James Dylan (not the one who sings Led Zeppelin’s covers, the yoga teacher, which is by the way definitely as cool and also has his edge) introduced his class this week with this powerful principle: let yoga do you. I don’t know what was in the air that night, maybe it was because we don’t get as much light these days, or it could have been the full moon’s leftovers, but the energy in the room was low. Usually people seem to attend classes at Wanderlust to push themselves further, to improve their arm balances, to sweat a bit, and the teachers get that, and they create flows taking that desire to move more and more into account. It takes someone who knows its yoga like James to go against that trend, and go with what the room needs. On that particular night, we did not need to work harder, to challenge ourselves more. Instead of that voluntary movement, that constant moving forward, all in control, instead of doing the poses, James suggested we let yoga do us. With as little energy as possible to keep the postures stable and safe, we simply had to follow the sequence and give our breath the opportunity to restore us fully.

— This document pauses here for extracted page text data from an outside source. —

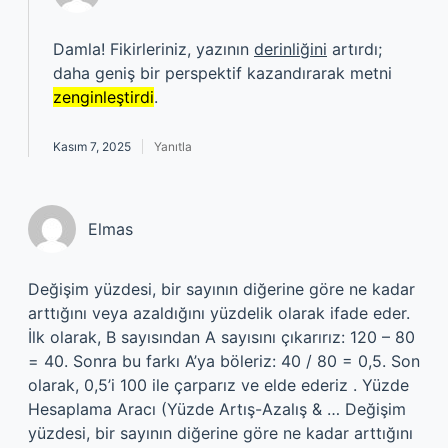
Damla! Fikirleriniz, yazının
derinliğini
artırdı;
daha geniş bir perspektif kazandırarak metni
zenginleştirdi
.
Kasım 7, 2025
Yanıtla
Elmas
Değişim yüzdesi, bir sayının diğerine göre ne kadar
arttığını veya azaldığını yüzdelik olarak ifade eder.
İlk olarak, B sayısından A sayısını çıkarırız: 120 – 80
= 40. Sonra bu farkı A’ya böleriz: 40 / 80 = 0,5. Son
olarak, 0,5’i 100 ile çarparız ve elde ederiz . Yüzde
Hesaplama Aracı (Yüzde Artış-Azalış & … Değişim
yüzdesi, bir sayının diğerine göre ne kadar arttığını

How often in life do we accept to be with what is, to let whatever is do us? We are often promoting determination, action, power, all very masculine characteristics. We want to be in control of our lives. We are told that if we are unhappy, it is our fault. That we can, should, do something about it. That we are the masters of our destiny.
All of this is true. We can definitely choose the outlook we have on our life, choose to frame it in a positive way or stay stuck into that gray cloud we can create around ourselves. But sometimes, taking a break is good. You should take a break, I strongly recommend you do. Because as we keep on pushing and pushing, we forget sometimes to reap the benefits of our hard work. As we focus on practicing day after day on our yoga mat to improve our sun salutation, our warriors, we forget sometimes to simply let the yoga perform its magic. Just like when you are training, it is on the rest days that you get stronger. Just like when you are cycling, you can use the momentum you created to relax a bit. You don’t have to push more to get faster. You can let yoga do the work, and see where it takes you.